#比特币挖矿难度下降

On February 7, 2026, the Bitcoin network completed a routine difficulty adjustment, with mining difficulty plummeting from 141.84T to 125.86T, a decrease of 11.16%, marking the largest single drop since the mining ban in China in 2021. This adjustment was triggered by the total network hashrate falling from a high of 1100EH/s to 990EH/s, a monthly decline of about 20%. The core reason was the Bitcoin price crashing over 45% from a high of $126,000, once falling below $60,000, compounded by a winter storm in the U.S. leading to large-scale power restrictions for mining sites and a drastic drop in hashrate. This adjustment is not an isolated event, but rather a result of the resonance of multiple dimensions such as market conditions, mining industry, network security, coin prices, and capital flows, having profound and complex impacts on the crypto space, bringing short-term pain while also nurturing opportunities for industry reshuffling and long-term optimization.

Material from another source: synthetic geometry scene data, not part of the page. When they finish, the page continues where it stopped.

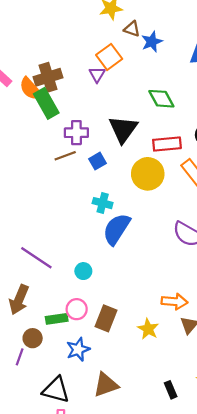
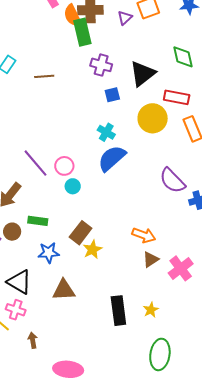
purple triangle: (97, 75) -> (125, 18), moved
brown line: (65, 156) -> (44, 76), moved
pink circle: (77, 309) -> (64, 166), moved
yellow star: (148, 329) -> (92, 249), moved
black rectangle: (171, 390) -> (118, 311), size x1.8

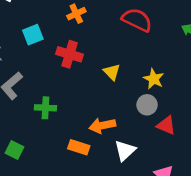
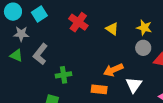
cyan square: (33, 35) -> (39, 14), moved
red cross: (70, 54) -> (78, 22), turned 30
green cross: (45, 108) -> (64, 75), moved

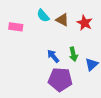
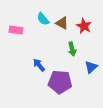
green arrow: (73, 54) -> (72, 49), moved
blue arrow: (53, 56) -> (39, 65), moved

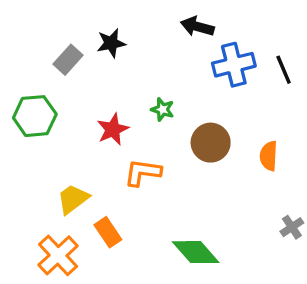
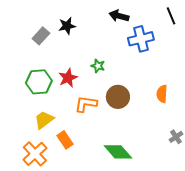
black line: (284, 70) -> (171, 16), moved
green hexagon: (35, 116) -> (39, 82), moved
brown circle: (211, 143) -> (118, 97), moved

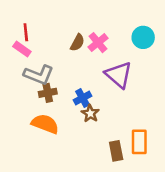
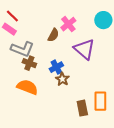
red line: (26, 32) -> (12, 16), turned -40
brown semicircle: (77, 43) -> (53, 35), moved
brown cross: (48, 93) -> (29, 63), turned 32

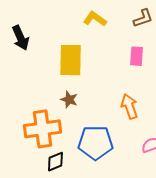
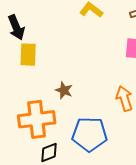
yellow rectangle: (71, 60) -> (28, 55), moved, size x0.7

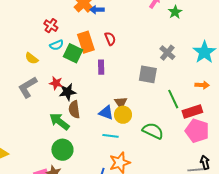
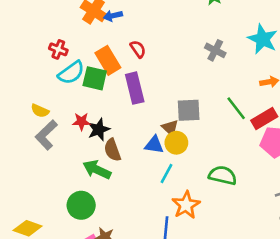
cyan semicircle: (57, 45) -> (71, 73), size x1.5
yellow semicircle: (32, 58) -> (40, 111), moved
purple rectangle: (101, 67) -> (135, 88), size x1.6
gray square: (148, 74) -> (189, 110), moved
green semicircle: (153, 131) -> (223, 175), moved
cyan line: (111, 136) -> (167, 173), turned -56
green circle: (62, 150) -> (81, 205), moved

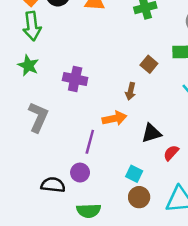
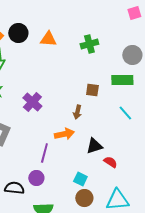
brown square: (149, 64) -> (92, 90), turned -32
purple cross: (75, 79) -> (32, 102), turned 30
red semicircle: (171, 153) -> (110, 162), turned 80

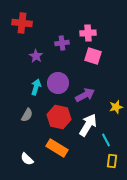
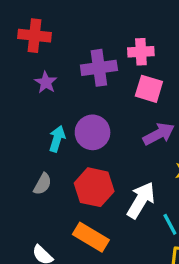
purple cross: (62, 43) -> (99, 68), size x1.5
purple star: (36, 56) -> (46, 82), moved
purple arrow: (85, 95) -> (159, 134), moved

For the mining community, this decrease in difficulty is a brutal survival reshuffle, but it is also a profit restoration window for quality miners. Previously, Bitcoin prices had continued to plummet, compounded by high mining difficulty, significantly squeezing miners' profit margins and plunging the industry into a comprehensive loss crisis. Data shows that the average cost of mining a Bitcoin at that time was about $87,000, while the spot price was only around $69,000, resulting in a cost inversion of over 20%. Older mining machines like the S21 and M6 series have approached or fallen into losses, with only the latest S23 series mining machines able to maintain thin profits. After the difficulty reduction of 11.16%, the revenue per unit of computing power directly increased by about 11%, allowing some inefficient mining machines to return to above the break-even line, temporarily alleviating the survival pressure of high electricity price mining farms. However, this does not mean that all miners can escape trouble; industry differentiation will further intensify: leading mining companies with low-cost electricity and efficient mining machines can accumulate more Bitcoin during this window period and reduce selling pressure; while small and medium-sized mining companies relying on high leverage and high electricity prices will still find it difficult to cover costs even with the difficulty reduction, ultimately having to choose to shut down and exit the market, accelerating the concentration of the industry towards the top. Meanwhile, the mining machine market is experiencing structural changes, with prices of inefficient mining machines continuing to decline while demand for efficient, low-energy mining machines is rising, leading to price increases of 5% to 10%, promoting upgrades in the mining machine industry towards more energy-efficient and higher computing power.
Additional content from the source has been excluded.